By Anya Schiffrin, director of the Technology, Media and Communications specialization at Columbia University’s School of International and Public Affairs.
When worries about online mis/disinformation became widespread after the 2016 U.S. election, there was hope that the tech giants would use artificial intelligence (AI) to fix the mess they created. The hope was that platforms could use AI and Natural Language Processing (NLP) to automatically block or downrank false. illegal or inflammatory content online without governments having to regulate.
Free speech organizations and human rights activists, among others, worried about corporate censorship and unaccountable entities making decisions about what is disseminated online, but for many, it seemed like a convenient way of limiting some of the damage caused by false information online.
Now, it’s clear that while AI has a crucial role to play in controlling what is seen online, government regulations can play an important part in determining how such methods are to be used.
There are several startups that use AI, NLP, and Pattern Recognition with Machine/Deep Learning training algorithms to simulate human learning, identify actor networks and analyze traffic patterns to spot accounts that behave as if they use a high level of automation, or might be bots.
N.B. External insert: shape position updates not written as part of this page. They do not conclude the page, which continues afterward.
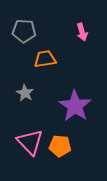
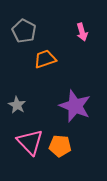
gray pentagon: rotated 25 degrees clockwise
orange trapezoid: rotated 10 degrees counterclockwise
gray star: moved 8 px left, 12 px down
purple star: rotated 12 degrees counterclockwise
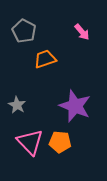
pink arrow: rotated 24 degrees counterclockwise
orange pentagon: moved 4 px up
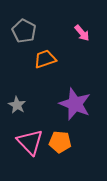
pink arrow: moved 1 px down
purple star: moved 2 px up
We found that there was much less of a market for the services provided by these companies than they had originally hoped, and that Google and Facebook largely don’t hire small firms to do this kind of screening.
It’s also become clear that the problem of online mis/disinformation is clearly not one that can be solved just by the market or by technology. In 2017, I proposed that we look at the fixes for online mis/disinformation as supply-side and demand-side solutions.
Some focus on the responsibility of the audiences, while others look at the supply of mis/disinformation online. Using AI to screen and remove or downrank online dis/misinformation is a supply-side solution. But our recent research confirms what many others have found: that algorithms and AI on their own are simply not going to solve the problem.
For one thing, the financial incentives to produce and/or circulate false information online are too great. For another, there are many reasons why people believe or act on information that is false or inflammatory.
“Disinformation and misinformation have been approached as a technical issue. That’s the agenda of the big tech players. But more and more elements are not technical. They are political, economic and regulatory,” said Alejandro Romero, chief operations officer and co-founder of Constella Intelligence, which monitors online disinformation.
When it comes to regulation, Europe is well ahead of the United States. The European Union’s Digital Services Act, approved in April 2022, and the UK’s draft Online Safety Bill, require platforms to conduct risk assessments and explain to regulators how they plan to mitigate the impact of harmful content. The EU’s DSA focuses on risks to society, while the UK bill focuses on risks to individuals. Germany’s NetzDG, introduced in 2017 and revised in 2021, imposes fines on tech companies that show a pattern of disseminating false content.
French regulators say the EU’s Digital Services Act is similar to banking regulation, because rather than supervising every transaction, it requires companies to build systems to mitigate risk.
Hopefully, the new regulations will help companies find the right balance between curbing harmful content and protecting freedom of expression, and the laws may spur innovation too. But firms developing AI/deep learning must keep in mind that authoritarian regimes will likely also use their technologies to prevent the flow of rightful information rather than to improve content safety. So the search for solutions continues.